**Task prompt:** Set out the records below again exactly; skip the images.

[Source records]

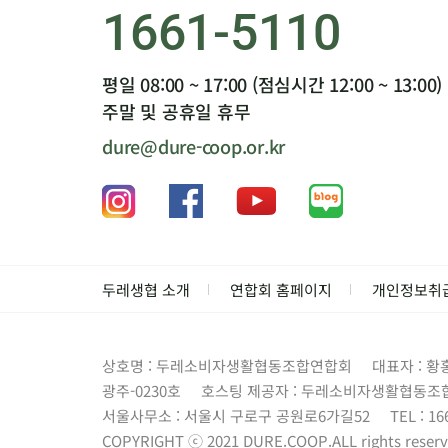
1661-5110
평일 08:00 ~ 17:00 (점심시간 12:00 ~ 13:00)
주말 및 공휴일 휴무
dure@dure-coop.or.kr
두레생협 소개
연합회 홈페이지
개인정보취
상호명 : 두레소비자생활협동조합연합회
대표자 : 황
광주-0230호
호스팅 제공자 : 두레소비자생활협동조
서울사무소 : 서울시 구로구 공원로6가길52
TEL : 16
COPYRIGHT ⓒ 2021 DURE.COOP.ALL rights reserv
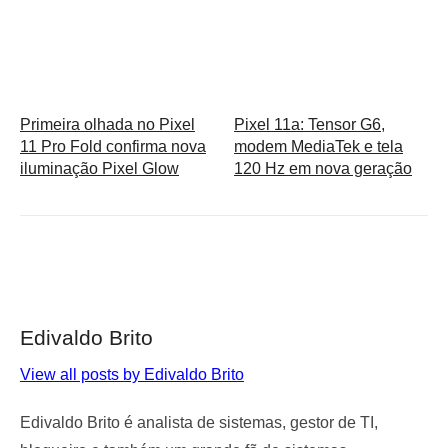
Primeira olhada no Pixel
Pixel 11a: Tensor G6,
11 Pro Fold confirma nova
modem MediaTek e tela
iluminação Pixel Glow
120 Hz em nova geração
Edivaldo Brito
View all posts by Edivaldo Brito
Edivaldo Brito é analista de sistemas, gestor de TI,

**Your response:**
1661-5110
평일 08:00 ~ 17:00 (점심시간 12:00 ~ 13:00)
주말 및 공휴일 휴무
dure@dure-coop.or.kr
두레생협 소개
연합회 홈페이지
개인정보취
상호명 : 두레소비자생활협동조합연합회
대표자 : 황
광주-0230호
호스팅 제공자 : 두레소비자생활협동조
서울사무소 : 서울시 구로구 공원로6가길52
TEL : 16
COPYRIGHT ⓒ 2021 DURE.COOP.ALL rights reserv
Primeira olhada no Pixel
Pixel 11a: Tensor G6,
11 Pro Fold confirma nova
modem MediaTek e tela
iluminação Pixel Glow
120 Hz em nova geração
Edivaldo Brito
View all posts by Edivaldo Brito
Edivaldo Brito é analista de sistemas, gestor de TI,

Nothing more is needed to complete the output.